Solid Circular Shaft
J = πD⁴ / 32
where D = diameter (mm), J = torsional constant (mm⁴)
Hollow Circular Shaft
J = π(Do⁴ - Di⁴) / 32
where Do = outer diameter (mm), Di = inner diameter (mm)
Rectangular Section
J = β × b × h³
where b = longer dimension (mm), h = shorter dimension (mm)
β = factor depending on aspect ratio (b/h): ranges from 0.141 (square) to 0.333 (b/h ≥ 10)
I-Beam Section
J = 2 × (bftf³/3) + hwtw³/3
where bf = flange width, tf = flange thickness
hw = web height, tw = web thickness (all in mm)
Angle of Twist
φ = TL / (GJ)
where T = applied torque (N·m), L = shaft length (mm)
G = shear modulus (MPa), φ = twist angle (radians)
Maximum Shear Stress
τmax = Tr / J
where r = distance from center to outermost fiber (mm)

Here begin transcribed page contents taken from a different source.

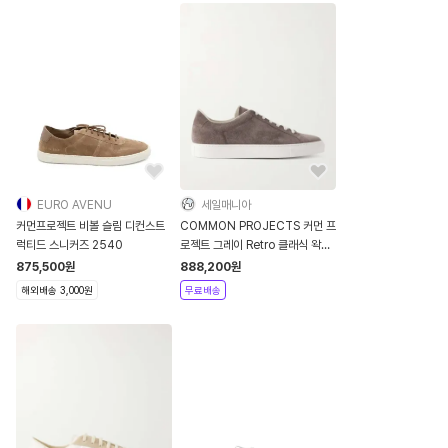
EURO AVENU
세일매니아
커먼프로젝트 비볼 슬림 디컨스트
COMMON PROJECTS 커먼 프
럭티드 스니커즈 2540
로젝트 그레이 Retro 클래식 왁스
드 스웨이드 스니커즈
875,500
원
888,200
원
해외배송 3,000원
무료배송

For solid circular: r = D/2; for hollow circular: r = Do/2
Simple Example
For a solid shaft: 50 mm diameter, steel with G = 79,300 MPa, torque T = 500 N·m, and length L = 1,000 mm—
- J = π × 50⁴ / 32 = 613,592 mm⁴
- φ = (500 × 1,000,000 N·mm × 1,000 mm) / (79,300 MPa × 613,592 mm⁴) = 0.01027 rad = 0.588°
- τmax = (500 × 1,000,000 N·mm × 25 mm) / 613,592 mm⁴ = 20.4 MPa
Theory & Practical Applications
Physical Interpretation of the Torsional Constant
J tells you how your section’s material is arranged around the twist axis—the further out the material, the higher the J. For a circular shaft, all the material is evenly distributed, so simple formulas work and J matches the polar moment of inertia. But if you have a rectangle or I-beam, cross-sections warp under torsion, and the J formula needs correcting because not all material contributes the same way. St. Venant’s approach assumes uniform twist with free warping ends; if the ends are fixed or otherwise restrained, you get extra normal stresses, especially in thin-walled open sections like I-beams. In these cases, St. Venant J by itself is not enough; warping resistance (measured by Cw) matters. For solid and hollow round shafts, warping is not an issue. For open shapes, be cautious unless ends are unrestrained or torsion is minor.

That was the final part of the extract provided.